▶ [About this exercise]:
Quote every line below exactly and skip any picture.

▶ [Exercise data]:
----

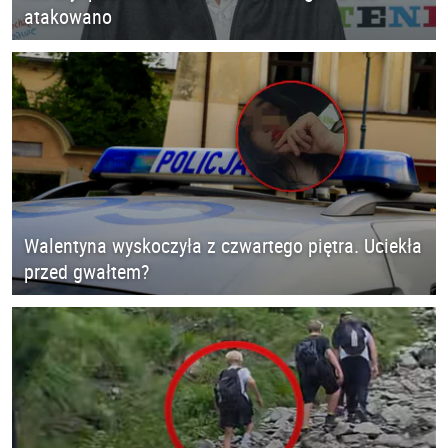
atakowano
Walentyna wyskoczyła z czwartego piętra. Uciekła
przed gwałtem?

----

▶ [The answer]:
atakowano
Walentyna wyskoczyła z czwartego piętra. Uciekła
przed gwałtem?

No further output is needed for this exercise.